▸ **THE TASK**: The string "della" appears in some lines of the entries that follow; copy each such line.

• • • •

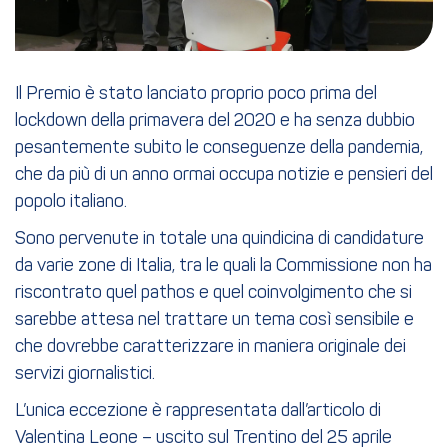
Il Premio è stato lanciato proprio poco prima del
lockdown della primavera del 2020 e ha senza dubbio
pesantemente subito le conseguenze della pandemia,
che da più di un anno ormai occupa notizie e pensieri del
popolo italiano.
Sono pervenute in totale una quindicina di candidature
da varie zone di Italia, tra le quali la Commissione non ha
riscontrato quel pathos e quel coinvolgimento che si
sarebbe attesa nel trattare un tema così sensibile e
che dovrebbe caratterizzare in maniera originale dei
servizi giornalistici.
L’unica eccezione è rappresentata dall’articolo di
Valentina Leone – uscito sul Trentino del 25 aprile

• • • •

▸ **EXERCISE ANSWER**:
lockdown della primavera del 2020 e ha senza dubbio
pesantemente subito le conseguenze della pandemia,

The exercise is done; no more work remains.